1. Usb device detected
2. Samsung Trance
3. Usb Mass storage
4. Hardware was not installed properly

When I open device manager there is the yellow exclamation saying Device cannot start code 10. All of my chipset drivers are properly installed, and my Bios is up to date, all other usb device are working that I know of (mouse, piano keyboard, wireless internet). Its not a usb power problem as i've tryed without anything but the mouse connected as well. :upset:

I have uninstalled the driver and reinstalled multiple times to no avail. I have replaced the driver it said it was attempting to use, "USBSTOR.SYS" to no avail. Rebooted to no avail. 

After all of this I looked in more detail at the computer that the phone is recognized on. The phone once plugged in gives me the messages
1. Samsung Trance
2. MTP Device
3. Device installed and ready to use

The difference being it is not necessarilly recognized as mass storage, which makes me think that the wrong driver is being used automatically on my computer or something of that nature. Upon looking in the device manager of the working computer, the Samsung Trance is place under the category of Portable Devices, and is using the drivers "wpdusb.sys" and "wudfrd.sys", as opposed to "USBSTOR.SYS" which is being used on the computer in question.

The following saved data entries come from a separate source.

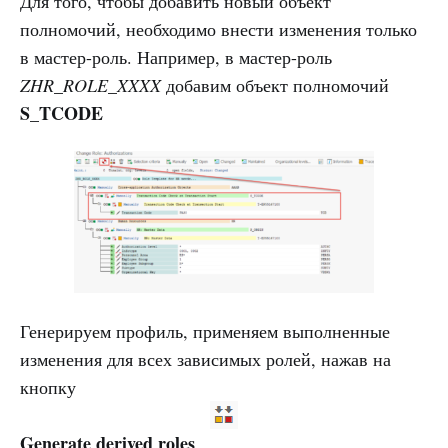
Для того, чтобы добавить новый объект
полномочий, необходимо внести изменения только
в мастер-роль. Например, в мастер-роль
ZHR_ROLE_XXXX
добавим объект полномочий
S_TCODE
Генерируем профиль, применяем выполненные
изменения для всех зависимых ролей, нажав на
кнопку
Generate derived roles
.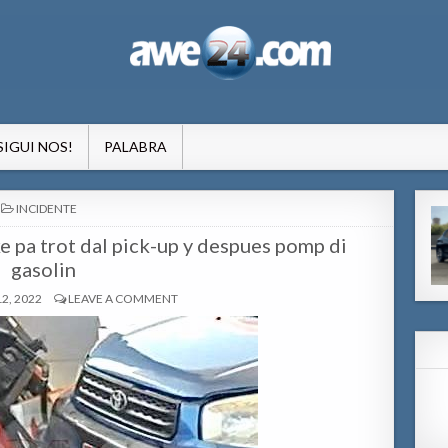
formacion pa Aruba
SIGUI NOS!
PALABRA
POSTED
INCIDENTE
IN
ake pa trot dal pick-up y despues pomp di
gasolin
2, 2022
LEAVE A COMMENT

Why is that happening?:upset:

That is the current situation right now, I've just installed WMP 11 since 9 does not have sync, but that didn't work either. My next step will be trying to use the drivers that the working computer is using, but I am not sure if there will be consequences or not.


----------



## dai

*Re: Samsung Trance "MTP" Device won't start (code 10)*

code 10 is drivers not installed
are you up to date with windows updates

in the device manager click on view at the top and in the dropdown
show hidden devices
then uninstall all listed usb items
turn the computer off
unplug usb plugs
reboot twice
replug in the usb plugs


----------



## NickSmith.Biz

Thank you for your reply, the drivers should install by themselves. It shouldnt even be using the mass storage driver, it is supposed to auto install as MTP but it is not being recognized as an MTP device, and i cannot switch to MTP since that option does not show up when i add hardware manually. I can install MTP by itself and there will be a yellow code 10 alert there as well since it is not detecting anything there. The phone should be read as an MTP device, because it is not really mass storage in that sense. its for music.

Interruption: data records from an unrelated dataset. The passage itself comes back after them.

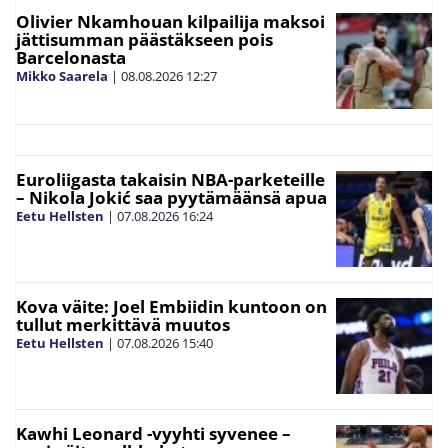
Olivier Nkamhouan kilpailija maksoi
jättisumman päästäkseen pois
Barcelonasta
Mikko Saarela
|
08.08.2026
12:27
Euroliigasta takaisin NBA-parketeille
– Nikola Jokić saa pyytämäänsä apua
Eetu Hellsten
|
07.08.2026
16:24
Kova väite: Joel Embiidin kuntoon on
tullut merkittävä muutos
Eetu Hellsten
|
07.08.2026
15:40
Kawhi Leonard -vyyhti syvenee –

"in the device manager click on view at the top and in the dropdown
show hidden devices
then uninstall all listed usb items
turn the computer off
unplug usb plugs
reboot twice
replug in the usb plugs"

I did all of that just to say I did, I don't think the usb port drivers are the problem. Why can't I choose what type of device the phone is recognized as. It is MTP, but will not be recognized as such. I plug it in and it says mass storage drive, which of course it isnt, so ofcourse it will not start (code 10)

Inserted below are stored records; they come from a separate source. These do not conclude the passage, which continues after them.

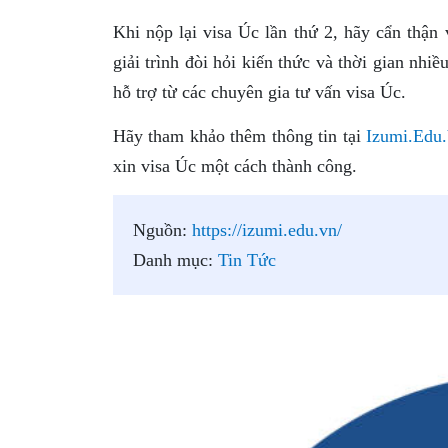
Khi nộp lại visa Úc lần thứ 2, hãy cẩn thận 
giải trình đòi hỏi kiến thức và thời gian nh
hỗ trợ từ các chuyên gia tư vấn visa Úc.
Hãy tham khảo thêm thông tin tại
Izumi.Edu
xin visa Úc một cách thành công.
Nguồn:
https://izumi.edu.vn/
Danh mục:
Tin Tức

it is supposed to start as an MTP device only, and show up as a phone not as a drive. Is there a way to stop it from being seen as a mass storage drive? or rather is there a way to make it recognizably *MTP*.


----------



## dai

*Re: Samsung Trance "MTP" Device won't start (code 10)*

is this your phone
http://reviews.cnet.com/mp3-players/iriver-h10-20gb-trance/4505-6490_7-31383680.html


----------



## NickSmith.Biz

*Re: Samsung Trance "MTP" Device won't start (code 10)*



dai said:


> is this your phone
> http://reviews.cnet.com/mp3-players/iriver-h10-20gb-trance/4505-6490_7-31383680.html


No. I have a Samsung U490 Trance. I still haven't found a solution.


----------



## dai

*Re: Samsung Trance "MTP" Device won't start (code 10)*

i have not been able to find anything on it except advertising it's release


----------



## NickSmith.Biz

*Re: Samsung Trance "MTP" Device won't start (code 10)*



dai said:


> i have not been able to find anything on it except advertising it's release


Yes I've searched thoroughly myself. I usually don't ask questions in forums. Either way, as my first post is saying, the problem has nothing to do with the phone itself. Its a brand new phone and works on other computers, it doesn't read as MTP on my computer. I am trying to find out why a computer with both MTP drivers and Mass Storage drivers would ignore the MTP drivers and try to install as a Mass Storage device. It fails to install itself because of this error.


----------



## dai

*Re: Samsung Trance "MTP" Device won't start (code 10)*

i have asked someone who is good with driver problems to have a look


----------



## BCCOMP

*Re: Samsung Trance "MTP" Device won't start (code 10)*

Hi,
What is the make and model of the computer that you are having issues with?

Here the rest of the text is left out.